Action item: Your output is one number, the count of lines in the listing below that hold the word "pour".

Data to examine:
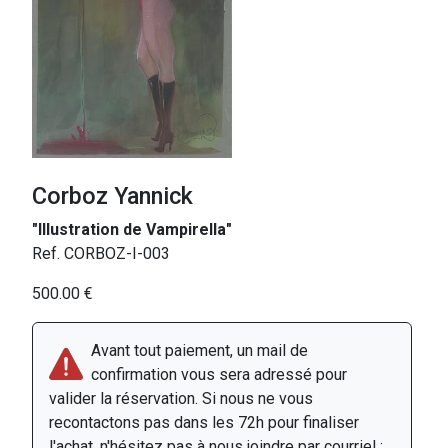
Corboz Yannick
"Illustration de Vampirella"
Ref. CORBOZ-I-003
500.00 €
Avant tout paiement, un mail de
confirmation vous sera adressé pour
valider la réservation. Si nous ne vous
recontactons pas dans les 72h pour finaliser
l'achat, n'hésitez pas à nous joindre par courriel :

---

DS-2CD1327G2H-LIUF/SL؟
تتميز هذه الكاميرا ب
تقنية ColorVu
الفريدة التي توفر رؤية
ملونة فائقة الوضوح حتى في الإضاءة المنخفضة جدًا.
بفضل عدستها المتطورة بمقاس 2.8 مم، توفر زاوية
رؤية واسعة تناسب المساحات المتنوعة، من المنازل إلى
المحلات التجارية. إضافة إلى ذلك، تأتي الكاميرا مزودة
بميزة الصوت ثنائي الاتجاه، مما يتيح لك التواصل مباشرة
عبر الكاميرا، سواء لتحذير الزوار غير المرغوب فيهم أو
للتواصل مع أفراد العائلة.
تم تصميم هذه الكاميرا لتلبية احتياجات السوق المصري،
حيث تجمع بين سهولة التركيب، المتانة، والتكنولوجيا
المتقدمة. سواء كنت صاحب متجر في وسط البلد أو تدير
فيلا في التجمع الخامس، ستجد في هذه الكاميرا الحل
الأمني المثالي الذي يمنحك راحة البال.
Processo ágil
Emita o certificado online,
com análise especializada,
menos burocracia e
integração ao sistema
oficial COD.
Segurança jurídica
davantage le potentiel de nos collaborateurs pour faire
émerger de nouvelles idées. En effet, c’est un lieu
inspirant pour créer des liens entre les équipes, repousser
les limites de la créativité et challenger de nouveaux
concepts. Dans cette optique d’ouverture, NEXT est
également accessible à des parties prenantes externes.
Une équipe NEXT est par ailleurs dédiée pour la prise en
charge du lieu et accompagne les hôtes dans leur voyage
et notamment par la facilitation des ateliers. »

Written solution: 5